O TJMT considerou ilegal a participação de promotores de justiça integrantes do Gaeco no ato processual realizado durante a instrução criminal, isto é, no curso da ação penal instaurada.

Conforme decisão, não há previsão na lei que criou o Gaeco sobre atuação dos promotores de Justiça nele lotados na fase instrutória.
 
A decisão foi adotada em recurso de Embargos Infringentes, cujos efeitos não se estendem a processos de outros réus e, portanto, não impede a atuação conjunta do Gaeco com outros promotores em casos futuros. 
 
No recurso ao STJ, o Ministério Público argumentou que a decisão ignora o princípio constitucional da unidade e indivisibilidade, segundo o qual os membros do Ministério Público, ao contrário dos juízes, podem atuar em conjunto com o Promotor Natural.
 
Em sua decisão, Jorge Mussi afirmou que o julgamento do recurso seria admitir o reexame de matéria fático-probatória sobre a ação. Por este motivo, exame sobre o recurso especial foi considerado inviável.
 
“Em suma, a pretensão recursal, da forma como apresentada, não reúne mínimas condições para superar a fase de conhecimento”, afirmou o ministro relator ao não reconhecer a peça.

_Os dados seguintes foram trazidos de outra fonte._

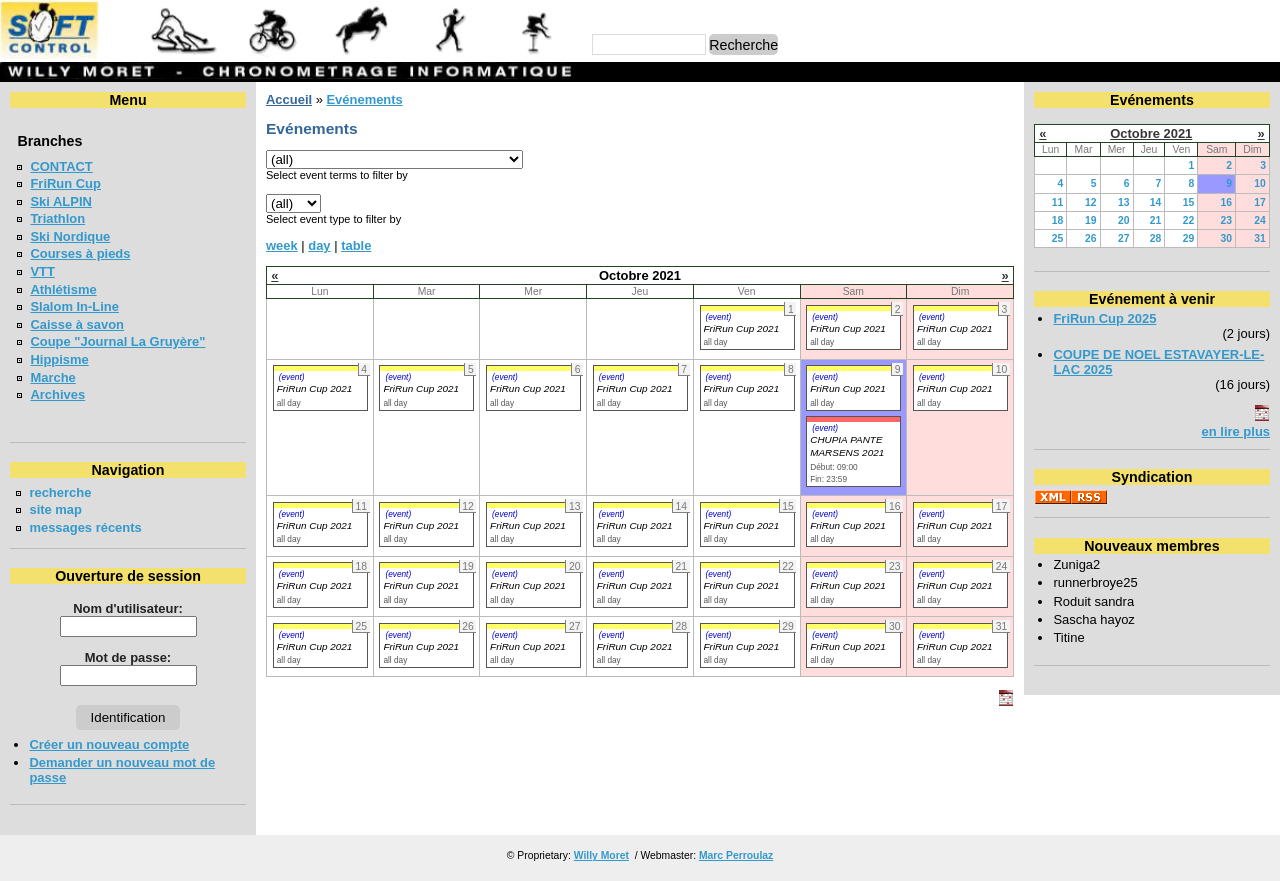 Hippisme (59, 359)
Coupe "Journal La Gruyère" (117, 341)
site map (55, 509)
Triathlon (57, 218)
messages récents (85, 527)
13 (1124, 202)
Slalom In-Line (74, 306)
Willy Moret (601, 855)
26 (1091, 238)
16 (1226, 202)
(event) (719, 317)
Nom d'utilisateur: (128, 608)
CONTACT (61, 166)
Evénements (364, 99)
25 (1058, 238)
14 (1156, 202)
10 (1260, 183)
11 (1058, 202)
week (282, 245)
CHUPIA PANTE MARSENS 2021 (847, 446)
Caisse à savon (77, 324)
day (319, 245)
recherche (60, 492)
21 (1156, 220)
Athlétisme (63, 289)
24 (1260, 220)
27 (1124, 238)
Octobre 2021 (1151, 133)
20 (1124, 220)
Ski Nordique (70, 236)
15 (1189, 202)
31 (1260, 238)
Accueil (289, 99)
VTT (42, 271)
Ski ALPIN (60, 201)
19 (1091, 220)
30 (1226, 238)
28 (1156, 238)
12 (1091, 202)
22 (1189, 220)
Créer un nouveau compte (109, 744)
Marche (52, 377)
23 (1226, 220)
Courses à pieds (80, 253)
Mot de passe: (128, 657)
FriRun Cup (65, 183)
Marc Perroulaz (736, 855)
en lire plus (1236, 431)
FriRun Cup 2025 (1104, 318)
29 (1189, 238)
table (356, 245)
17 (1260, 202)
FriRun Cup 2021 (742, 328)
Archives (57, 394)
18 (1058, 220) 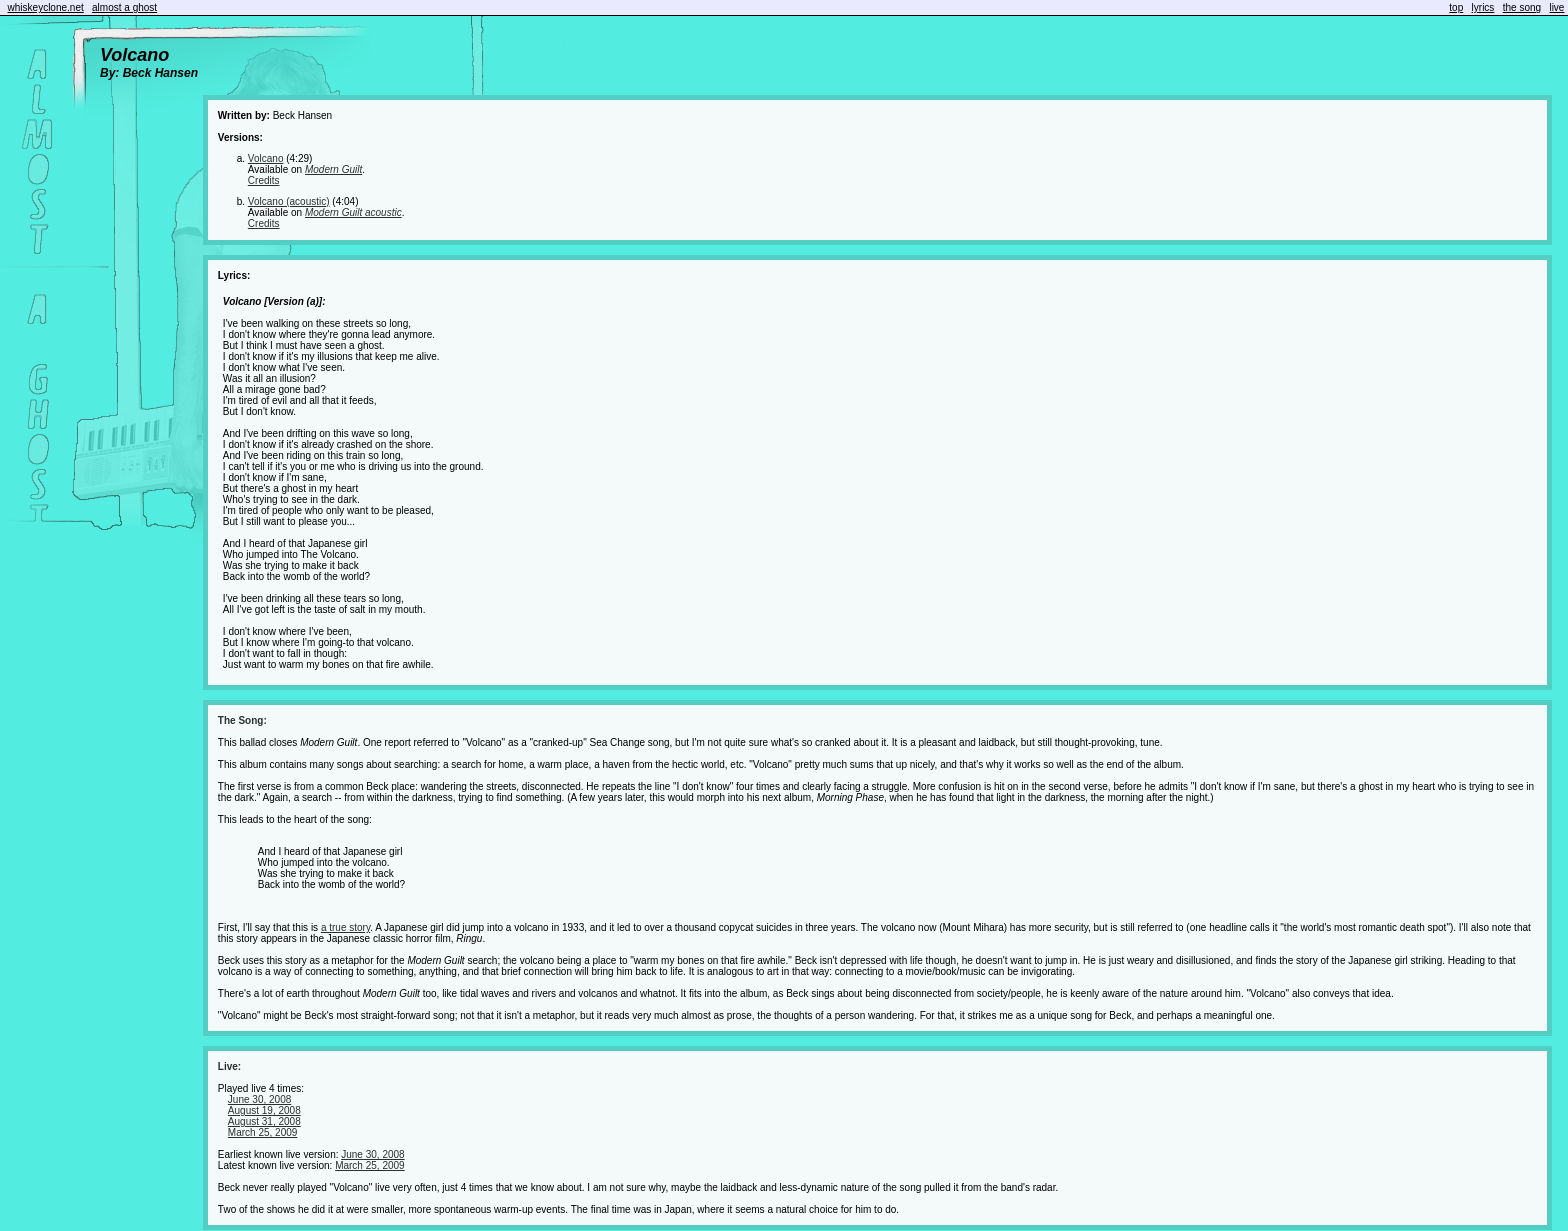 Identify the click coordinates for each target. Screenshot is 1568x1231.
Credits (264, 180)
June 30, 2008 (259, 1099)
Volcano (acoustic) (289, 201)
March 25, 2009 (263, 1132)
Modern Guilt (333, 169)
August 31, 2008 (264, 1121)
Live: (229, 1066)
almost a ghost (124, 7)
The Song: (242, 720)
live (1556, 7)
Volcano (266, 158)
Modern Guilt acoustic (353, 212)
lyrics (1483, 7)
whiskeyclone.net (46, 7)
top (1456, 7)
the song (1522, 7)
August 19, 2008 (264, 1110)
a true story (345, 927) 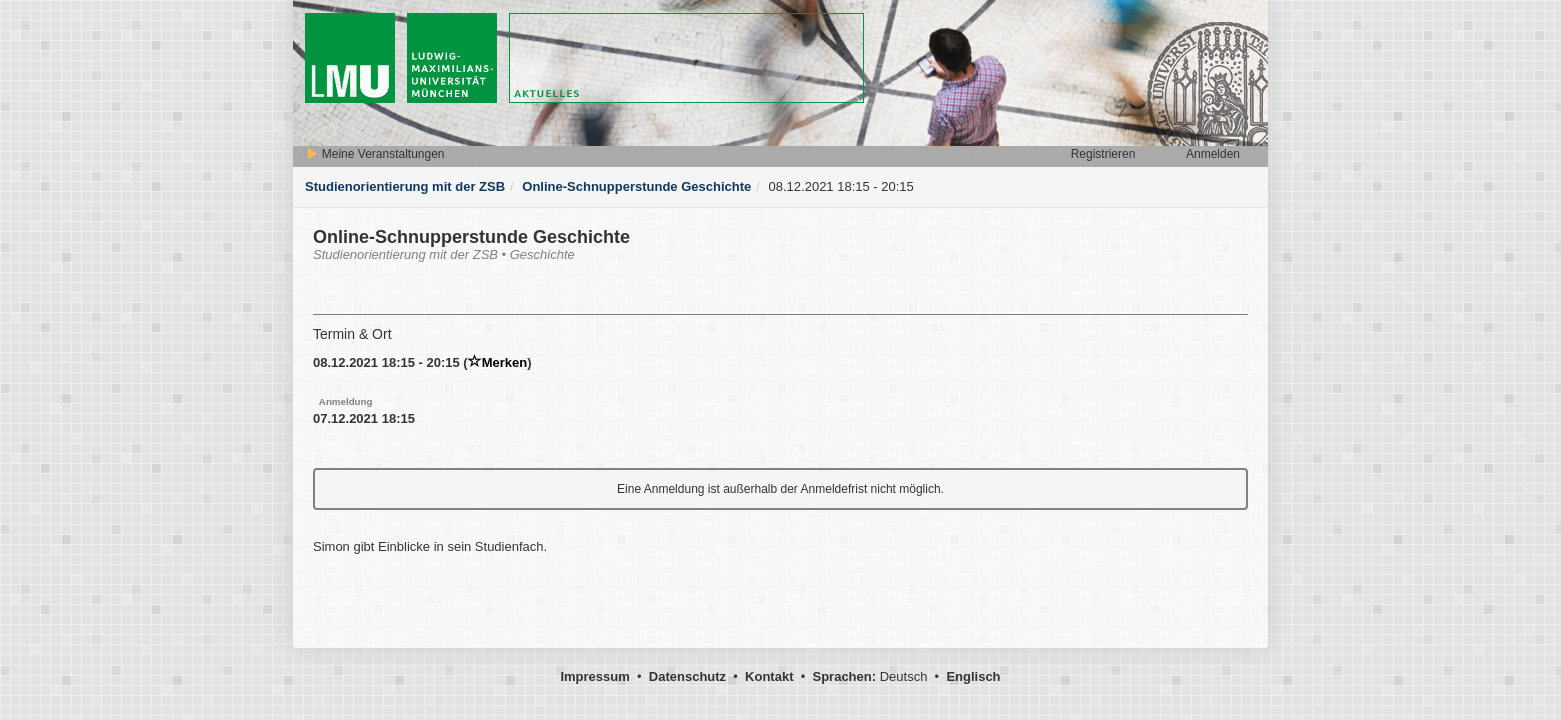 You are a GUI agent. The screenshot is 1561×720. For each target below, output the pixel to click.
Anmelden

Posicionamento de Jorge Tadeu

Em junho, o juiz da Sétima Vara Criminal de Cuiabá, Jorge Tadeu, declarou, de oficio, inconstitucional parte da lei que criou o Gaeco.

A decisão esclareceu que o Gaeco possue a atribuição constitucional não só pela investigação como o oferecimento e a promoção da denúncia. 

Jorge Tadeu reconheceu “a atribuição do Grupo de Atuação Especial Contra o Crime Organizado do Estado de Mato Grosso – GAECO/MT para promover a ação penal pública, junto a esta unidade judiciária, sendo seus membros os promotores naturais a promover as respectivas ações penais”.